▶ **Data provided**
* * * *

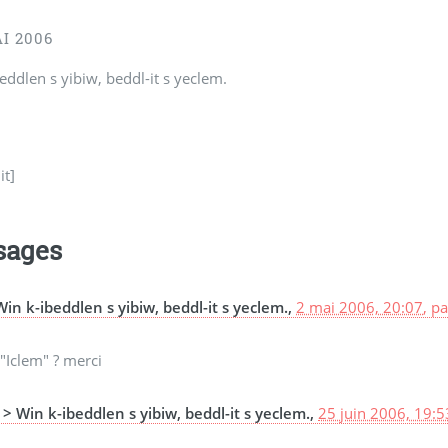
I 2006
eddlen s yibiw, beddl-it s yeclem.
it]
sages
Win k-ibeddlen s yibiw, beddl-it s yeclem.,
2 mai 2006, 20:07
,
p
 "Iclem" ? merci
> Win k-ibeddlen s yibiw, beddl-it s yeclem.,
25 juin 2006, 19:5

* * * *

▶ **Problem statement**
Return the material from above in full, exactly as written, with the pictures omitted.

▶ **Exercise answer**
I 2006
eddlen s yibiw, beddl-it s yeclem.
it]
sages
Win k-ibeddlen s yibiw, beddl-it s yeclem.,
2 mai 2006, 20:07
,
p
 "Iclem" ? merci
> Win k-ibeddlen s yibiw, beddl-it s yeclem.,
25 juin 2006, 19:5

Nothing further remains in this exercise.